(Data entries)
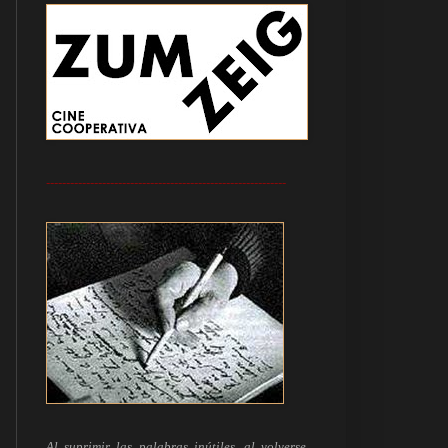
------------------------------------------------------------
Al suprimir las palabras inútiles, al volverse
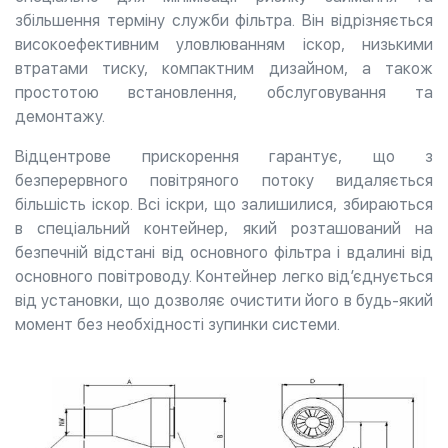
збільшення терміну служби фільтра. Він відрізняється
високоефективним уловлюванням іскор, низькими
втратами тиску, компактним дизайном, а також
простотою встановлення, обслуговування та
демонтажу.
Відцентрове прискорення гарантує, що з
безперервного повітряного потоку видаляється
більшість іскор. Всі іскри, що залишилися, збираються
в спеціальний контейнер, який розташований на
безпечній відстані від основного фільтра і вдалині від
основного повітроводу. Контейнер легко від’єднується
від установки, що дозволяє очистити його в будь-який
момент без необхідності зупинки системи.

**TASK DESCRIPTION**
From the entries above, extract only the lines running from the one containing "втратами тиску, компактним дизайном, а також" through the one containing "в спеціальний контейнер, який розташований на", inclusive.

**ANSWER BELOW**
втратами тиску, компактним дизайном, а також
простотою встановлення, обслуговування та
демонтажу.
Відцентрове прискорення гарантує, що з
безперервного повітряного потоку видаляється
більшість іскор. Всі іскри, що залишилися, збираються
в спеціальний контейнер, який розташований на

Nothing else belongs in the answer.